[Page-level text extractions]
# # #

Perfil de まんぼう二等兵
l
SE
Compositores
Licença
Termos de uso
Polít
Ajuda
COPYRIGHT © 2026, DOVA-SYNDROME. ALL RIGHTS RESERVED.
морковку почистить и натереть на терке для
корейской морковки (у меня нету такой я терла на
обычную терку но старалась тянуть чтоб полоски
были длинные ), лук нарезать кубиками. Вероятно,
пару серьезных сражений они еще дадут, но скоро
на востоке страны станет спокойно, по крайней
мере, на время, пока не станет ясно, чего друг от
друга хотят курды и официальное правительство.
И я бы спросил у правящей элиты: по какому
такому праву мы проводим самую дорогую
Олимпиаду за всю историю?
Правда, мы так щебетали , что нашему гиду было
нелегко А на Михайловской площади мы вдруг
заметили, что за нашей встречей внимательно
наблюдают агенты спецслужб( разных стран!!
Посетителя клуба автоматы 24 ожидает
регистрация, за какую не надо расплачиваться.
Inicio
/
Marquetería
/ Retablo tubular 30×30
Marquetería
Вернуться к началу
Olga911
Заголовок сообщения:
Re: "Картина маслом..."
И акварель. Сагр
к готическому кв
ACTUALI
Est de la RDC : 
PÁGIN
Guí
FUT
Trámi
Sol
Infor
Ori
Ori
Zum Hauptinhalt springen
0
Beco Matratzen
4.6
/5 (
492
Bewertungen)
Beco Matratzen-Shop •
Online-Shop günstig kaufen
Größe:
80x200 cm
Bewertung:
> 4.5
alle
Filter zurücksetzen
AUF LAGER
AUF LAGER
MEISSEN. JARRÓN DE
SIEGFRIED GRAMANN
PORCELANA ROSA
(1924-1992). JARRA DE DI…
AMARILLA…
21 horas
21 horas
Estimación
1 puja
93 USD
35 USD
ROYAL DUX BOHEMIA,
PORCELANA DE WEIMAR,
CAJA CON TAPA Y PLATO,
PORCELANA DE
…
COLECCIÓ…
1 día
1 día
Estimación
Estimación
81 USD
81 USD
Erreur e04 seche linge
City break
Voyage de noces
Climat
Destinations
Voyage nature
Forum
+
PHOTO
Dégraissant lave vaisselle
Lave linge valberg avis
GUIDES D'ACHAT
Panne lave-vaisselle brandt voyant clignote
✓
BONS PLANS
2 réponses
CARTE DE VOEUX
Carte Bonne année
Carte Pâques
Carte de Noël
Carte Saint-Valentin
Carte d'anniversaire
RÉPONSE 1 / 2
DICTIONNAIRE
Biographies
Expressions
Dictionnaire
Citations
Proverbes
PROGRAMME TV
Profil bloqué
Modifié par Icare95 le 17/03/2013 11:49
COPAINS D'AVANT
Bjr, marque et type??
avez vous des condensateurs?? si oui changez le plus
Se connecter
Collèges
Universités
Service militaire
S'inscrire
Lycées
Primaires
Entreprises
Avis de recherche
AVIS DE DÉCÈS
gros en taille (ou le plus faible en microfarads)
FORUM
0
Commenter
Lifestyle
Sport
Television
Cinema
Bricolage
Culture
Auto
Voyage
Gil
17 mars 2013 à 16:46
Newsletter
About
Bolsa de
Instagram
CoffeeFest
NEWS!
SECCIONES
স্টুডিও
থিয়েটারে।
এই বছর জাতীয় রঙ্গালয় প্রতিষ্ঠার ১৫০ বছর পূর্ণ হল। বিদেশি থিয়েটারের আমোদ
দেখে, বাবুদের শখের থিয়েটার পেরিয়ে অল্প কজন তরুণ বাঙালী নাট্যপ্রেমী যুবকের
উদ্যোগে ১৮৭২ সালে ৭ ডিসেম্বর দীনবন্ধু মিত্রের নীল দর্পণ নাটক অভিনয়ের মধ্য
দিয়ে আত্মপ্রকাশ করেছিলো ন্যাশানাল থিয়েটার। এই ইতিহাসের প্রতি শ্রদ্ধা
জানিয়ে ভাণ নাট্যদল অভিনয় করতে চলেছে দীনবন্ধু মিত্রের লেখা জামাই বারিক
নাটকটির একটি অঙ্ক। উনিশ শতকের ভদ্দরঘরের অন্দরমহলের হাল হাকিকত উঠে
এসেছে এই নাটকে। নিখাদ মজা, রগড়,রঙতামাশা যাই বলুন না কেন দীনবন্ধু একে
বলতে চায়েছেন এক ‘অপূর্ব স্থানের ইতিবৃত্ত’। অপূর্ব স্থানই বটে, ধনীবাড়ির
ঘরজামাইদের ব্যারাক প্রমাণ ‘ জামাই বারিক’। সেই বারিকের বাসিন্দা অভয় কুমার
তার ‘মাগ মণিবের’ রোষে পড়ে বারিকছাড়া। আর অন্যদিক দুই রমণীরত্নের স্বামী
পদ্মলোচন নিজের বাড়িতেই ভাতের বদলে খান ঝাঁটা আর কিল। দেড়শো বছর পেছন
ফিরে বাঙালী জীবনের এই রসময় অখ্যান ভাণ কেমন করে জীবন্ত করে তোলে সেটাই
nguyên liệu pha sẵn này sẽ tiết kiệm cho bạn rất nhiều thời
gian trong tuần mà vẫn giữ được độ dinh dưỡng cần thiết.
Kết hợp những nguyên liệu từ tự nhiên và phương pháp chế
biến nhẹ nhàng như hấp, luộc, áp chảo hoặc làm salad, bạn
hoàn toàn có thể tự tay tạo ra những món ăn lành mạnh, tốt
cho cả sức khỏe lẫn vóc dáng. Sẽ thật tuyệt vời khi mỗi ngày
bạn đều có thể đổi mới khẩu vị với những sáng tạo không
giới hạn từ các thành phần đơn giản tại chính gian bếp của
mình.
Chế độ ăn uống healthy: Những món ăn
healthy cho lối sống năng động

# # #

=== Aim of the task ===
Reproduce the preceding records exactly and completely.

=== Response to this exercise ===
Perfil de まんぼう二等兵
l
SE
Compositores
Licença
Termos de uso
Polít
Ajuda
COPYRIGHT © 2026, DOVA-SYNDROME. ALL RIGHTS RESERVED.
морковку почистить и натереть на терке для
корейской морковки (у меня нету такой я терла на
обычную терку но старалась тянуть чтоб полоски
были длинные ), лук нарезать кубиками. Вероятно,
пару серьезных сражений они еще дадут, но скоро
на востоке страны станет спокойно, по крайней
мере, на время, пока не станет ясно, чего друг от
друга хотят курды и официальное правительство.
И я бы спросил у правящей элиты: по какому
такому праву мы проводим самую дорогую
Олимпиаду за всю историю?
Правда, мы так щебетали , что нашему гиду было
нелегко А на Михайловской площади мы вдруг
заметили, что за нашей встречей внимательно
наблюдают агенты спецслужб( разных стран!!
Посетителя клуба автоматы 24 ожидает
регистрация, за какую не надо расплачиваться.
Inicio
/
Marquetería
/ Retablo tubular 30×30
Marquetería
Вернуться к началу
Olga911
Заголовок сообщения:
Re: "Картина маслом..."
И акварель. Сагр
к готическому кв
ACTUALI
Est de la RDC : 
PÁGIN
Guí
FUT
Trámi
Sol
Infor
Ori
Ori
Zum Hauptinhalt springen
0
Beco Matratzen
4.6
/5 (
492
Bewertungen)
Beco Matratzen-Shop •
Online-Shop günstig kaufen
Größe:
80x200 cm
Bewertung:
> 4.5
alle
Filter zurücksetzen
AUF LAGER
AUF LAGER
MEISSEN. JARRÓN DE
SIEGFRIED GRAMANN
PORCELANA ROSA
(1924-1992). JARRA DE DI…
AMARILLA…
21 horas
21 horas
Estimación
1 puja
93 USD
35 USD
ROYAL DUX BOHEMIA,
PORCELANA DE WEIMAR,
CAJA CON TAPA Y PLATO,
PORCELANA DE
…
COLECCIÓ…
1 día
1 día
Estimación
Estimación
81 USD
81 USD
Erreur e04 seche linge
City break
Voyage de noces
Climat
Destinations
Voyage nature
Forum
+
PHOTO
Dégraissant lave vaisselle
Lave linge valberg avis
GUIDES D'ACHAT
Panne lave-vaisselle brandt voyant clignote
✓
BONS PLANS
2 réponses
CARTE DE VOEUX
Carte Bonne année
Carte Pâques
Carte de Noël
Carte Saint-Valentin
Carte d'anniversaire
RÉPONSE 1 / 2
DICTIONNAIRE
Biographies
Expressions
Dictionnaire
Citations
Proverbes
PROGRAMME TV
Profil bloqué
Modifié par Icare95 le 17/03/2013 11:49
COPAINS D'AVANT
Bjr, marque et type??
avez vous des condensateurs?? si oui changez le plus
Se connecter
Collèges
Universités
Service militaire
S'inscrire
Lycées
Primaires
Entreprises
Avis de recherche
AVIS DE DÉCÈS
gros en taille (ou le plus faible en microfarads)
FORUM
0
Commenter
Lifestyle
Sport
Television
Cinema
Bricolage
Culture
Auto
Voyage
Gil
17 mars 2013 à 16:46
Newsletter
About
Bolsa de
Instagram
CoffeeFest
NEWS!
SECCIONES
স্টুডিও
থিয়েটারে।
এই বছর জাতীয় রঙ্গালয় প্রতিষ্ঠার ১৫০ বছর পূর্ণ হল। বিদেশি থিয়েটারের আমোদ
দেখে, বাবুদের শখের থিয়েটার পেরিয়ে অল্প কজন তরুণ বাঙালী নাট্যপ্রেমী যুবকের
উদ্যোগে ১৮৭২ সালে ৭ ডিসেম্বর দীনবন্ধু মিত্রের নীল দর্পণ নাটক অভিনয়ের মধ্য
দিয়ে আত্মপ্রকাশ করেছিলো ন্যাশানাল থিয়েটার। এই ইতিহাসের প্রতি শ্রদ্ধা
জানিয়ে ভাণ নাট্যদল অভিনয় করতে চলেছে দীনবন্ধু মিত্রের লেখা জামাই বারিক
নাটকটির একটি অঙ্ক। উনিশ শতকের ভদ্দরঘরের অন্দরমহলের হাল হাকিকত উঠে
এসেছে এই নাটকে। নিখাদ মজা, রগড়,রঙতামাশা যাই বলুন না কেন দীনবন্ধু একে
বলতে চায়েছেন এক ‘অপূর্ব স্থানের ইতিবৃত্ত’। অপূর্ব স্থানই বটে, ধনীবাড়ির
ঘরজামাইদের ব্যারাক প্রমাণ ‘ জামাই বারিক’। সেই বারিকের বাসিন্দা অভয় কুমার
তার ‘মাগ মণিবের’ রোষে পড়ে বারিকছাড়া। আর অন্যদিক দুই রমণীরত্নের স্বামী
পদ্মলোচন নিজের বাড়িতেই ভাতের বদলে খান ঝাঁটা আর কিল। দেড়শো বছর পেছন
ফিরে বাঙালী জীবনের এই রসময় অখ্যান ভাণ কেমন করে জীবন্ত করে তোলে সেটাই
nguyên liệu pha sẵn này sẽ tiết kiệm cho bạn rất nhiều thời
gian trong tuần mà vẫn giữ được độ dinh dưỡng cần thiết.
Kết hợp những nguyên liệu từ tự nhiên và phương pháp chế
biến nhẹ nhàng như hấp, luộc, áp chảo hoặc làm salad, bạn
hoàn toàn có thể tự tay tạo ra những món ăn lành mạnh, tốt
cho cả sức khỏe lẫn vóc dáng. Sẽ thật tuyệt vời khi mỗi ngày
bạn đều có thể đổi mới khẩu vị với những sáng tạo không
giới hạn từ các thành phần đơn giản tại chính gian bếp của
mình.
Chế độ ăn uống healthy: Những món ăn
healthy cho lối sống năng động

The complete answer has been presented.